Erano anche quelli un mondo per tenere a mente che non esiste faccenda umana priva di scopo, incluso lo stesso dono della fede che tante volte la vita aveva provato a scardinare da lei, senza mai riuscirci: in verità, nonostante obiettivamente ne avrebbe avuto ben donde, si accorgeva di non aver mai nemmeno nutrito il dubbio che la sua fede fosse vana, ma mai, mai. Era l’essenza propria della fede, infatti, a vivere dentro la continua necessità di metterla alla prova; lo aveva imparato a forza di finire in strade e viottoli paralleli in cui le sembrava di sapere ed in cui, invece, ogni volta doveva fare ammenda e sedersi, per imparare cose nuove. E le piaceva. Amava certe fatiche.
E dunque? Dunque, come ogni essere umano alla sua stregua aveva una scelta: essere Elsa Lion, la giornalista di Amsterdam, o Elsa Lion, l’ingegnere di Vancouver. Solo questo? Ben poca cosa: c’era un’Elsa ancora, sempre nuova, poteva trovarla in ogni momento e sarebbe stata quella che lei stessa non aveva ancora incontrato ed ancor meno conosciuto.
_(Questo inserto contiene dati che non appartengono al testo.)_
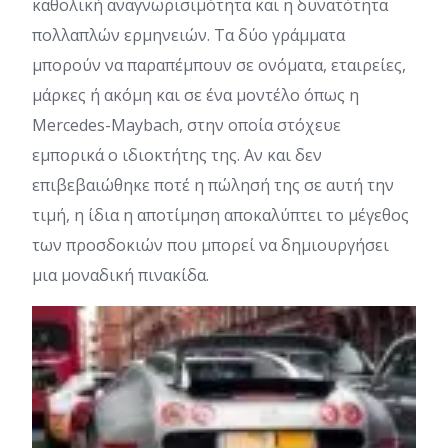
καθολική αναγνωρισιμότητα και η δυνατότητα
πολλαπλών ερμηνειών. Τα δύο γράμματα
μπορούν να παραπέμπουν σε ονόματα, εταιρείες,
μάρκες ή ακόμη και σε ένα μοντέλο όπως η
Mercedes-Maybach, στην οποία στόχευε
εμπορικά ο ιδιοκτήτης της. Αν και δεν
επιβεβαιώθηκε ποτέ η πώλησή της σε αυτή την
τιμή, η ίδια η αποτίμηση αποκαλύπτει το μέγεθος
των προσδοκιών που μπορεί να δημιουργήσει
μια μοναδική πινακίδα.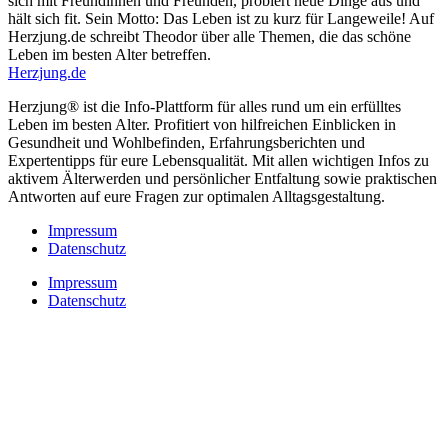
sich mit Freundinnen und Freunden, probiert neue Dinge aus und
hält sich fit. Sein Motto: Das Leben ist zu kurz für Langeweile! Auf
Herzjung.de schreibt Theodor über alle Themen, die das schöne
Leben im besten Alter betreffen.
Herzjung.de
Herzjung® ist die Info-Plattform für alles rund um ein erfülltes
Leben im besten Alter. Profitiert von hilfreichen Einblicken in
Gesundheit und Wohlbefinden, Erfahrungsberichten und
Expertentipps für eure Lebensqualität. Mit allen wichtigen Infos zu
aktivem Älterwerden und persönlicher Entfaltung sowie praktischen
Antworten auf eure Fragen zur optimalen Alltagsgestaltung.
Impressum
Datenschutz
Impressum
Datenschutz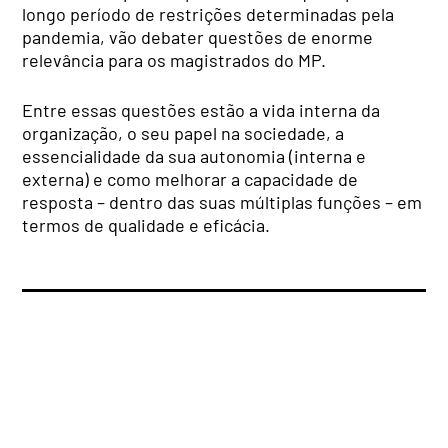
longo período de restrições determinadas pela
pandemia, vão debater questões de enorme
relevância para os magistrados do MP.
Entre essas questões estão a vida interna da
organização, o seu papel na sociedade, a
essencialidade da sua autonomia (interna e
externa) e como melhorar a capacidade de
resposta – dentro das suas múltiplas funções – em
termos de qualidade e eficácia.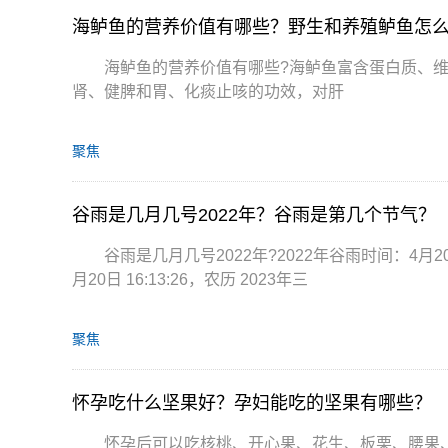
海鲈鱼的营养价值有哪些？野生和养殖鲈鱼怎
海鲈鱼的营养价值有哪些?海鲈鱼富含蛋白质、维
肾、健脾和胃、化痰止咳的功效，对肝
聚焦
谷雨是几月几号2022年？谷雨是第几个节气？
谷雨是几月几号2022年?2022年谷雨时间：4月20日
月20日 16:13:26，农历 2023年三
聚焦
怀孕吃什么坚果好？孕妇能吃的坚果有哪些？
怀孕后可以吃核桃、开心果、花生、板栗、腰果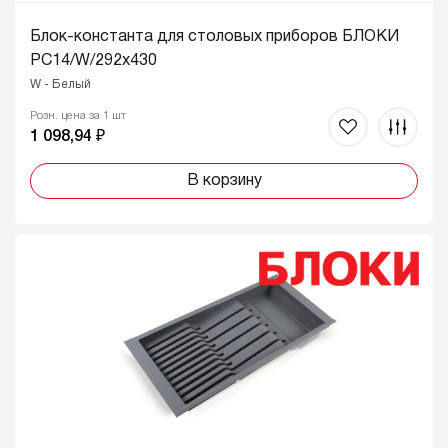
Блок-константа для столовых приборов БЛОКИ
PC14/W/292x430
W - Белый
Розн. цена за 1 шт
1 098,94 ₽
В корзину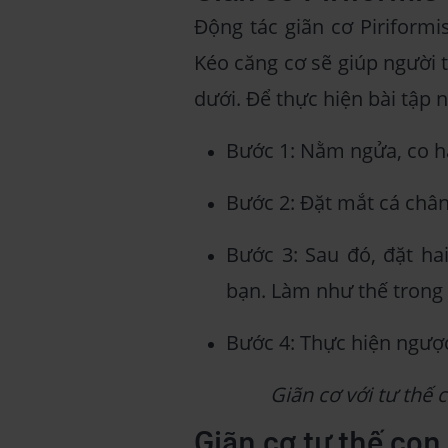
Động tác giãn cơ Piriform
Kéo căng cơ sẽ giúp người 
dưới. Để thực hiện bài tập
Bước 1: Nằm ngửa, co ha
Bước 2: Đặt mắt cá chân 
Bước 3: Sau đó, đặt hai
bạn. Làm như thế trong 
Bước 4: Thực hiện ngược
Giãn cơ với tư thế
Giãn cơ tư thế co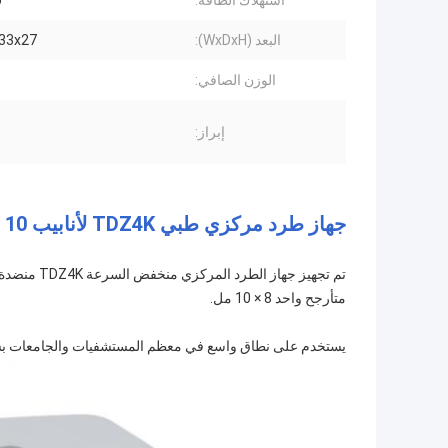
استهلاك الطاقة:
0
البعد (WxDxH):
6x33x27
الوزن الصافي:
إبراز:
جهاز طرد مركزي طبي TDZ4K لأنابيب 10 مل 20 مل 50 مل
متأرجح واحد 8 × 10 مل.
يستخدم على نطاق واسع في معظم المستشفيات والجامعات بسب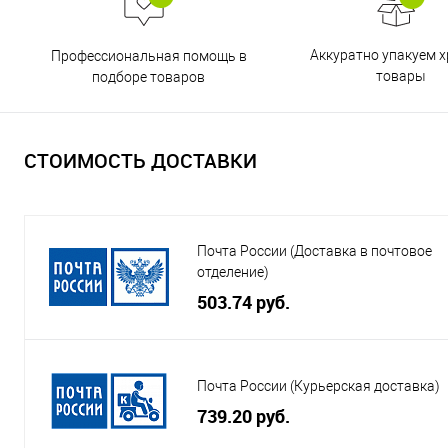
Аккуратно упакуем х
Профессиональная помощь в
товары
подборе товаров
СТОИМОСТЬ ДОСТАВКИ
Почта России (Доставка в почтовое
отделение)
503.74 руб.
Почта России (Курьерская доставка)
739.20 руб.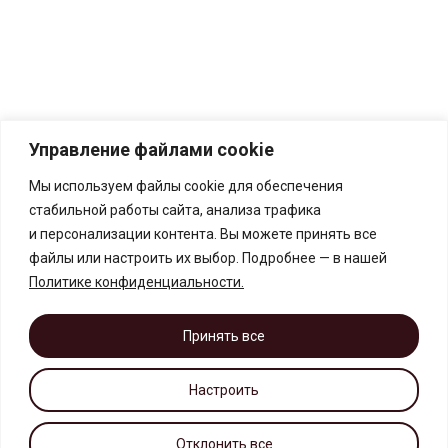
Управление файлами cookie
Мы используем файлы cookie для обеспечения
стабильной работы сайта, анализа трафика
и персонализации контента. Вы можете принять все
файлы или настроить их выбор. Подробнее — в нашей
Политике конфиденциальности
.
Принять все
Настроить
Отклонить все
Si sarebbe trattato solo di decidere quale delle innumerevoli versioni essere in un dato momento e farlo senza consentire a nessuno di provare nemmeno da lontano a deciderlo al suo posto.
Si chiamava Elsa Lion, credo sia ormai chiaro, i suoi genitori non avevano scelto a caso l’accoppiata: portava, infatti, il nome di una leonessa e la storia narrava che quel felino si aggirasse in un posto particolare insieme ai suoi simili ed insieme a Madiba, un leone superbo e fiero dapprima sequestrato e maltrattato e poi liberato. Similis cum similibus, inter pares, do ut sim.
Esseri viventi con una dignità personale: istintiva nel mondo animale, sentita, costruita e ragionata nel mondo bipede, abituati a lasciar correre all’occorrenza e ad affrontare quando necessario. Personaggi consci, coscienti e consapevoli del fatto che, come aveva già sapientemente sottolineato Paul Valéry, quando non si può attaccare il ragionamento, si attacca il ragionatore, a qualunque razza egli appartenga.
E dunque Elsa Lion, l’astronauta di Helsinki, o Elsa Lion di cui ancora non si conosceva identità, sapeva bene che se alle iene spesso veniva regalato dalla sorte l’incosciente coraggio di attaccare i leoni, dacché mondo era mondo, il ruolo di re della Savana non era mai stato spodestato da alcuno; e lo riscopriva ogni mattina quando, aprendo l’armadio per prendere una camicia, lo specchio dall’interno delle ante le restituiva l’immagine del felino con le zampe possenti eppur leggere, il passo silenzioso e fluttuante ed il ruggito (spesso silente) di chi sa sbranare le iene, mentre chiacchiera sentitamente ed amabilmente con i passerotti.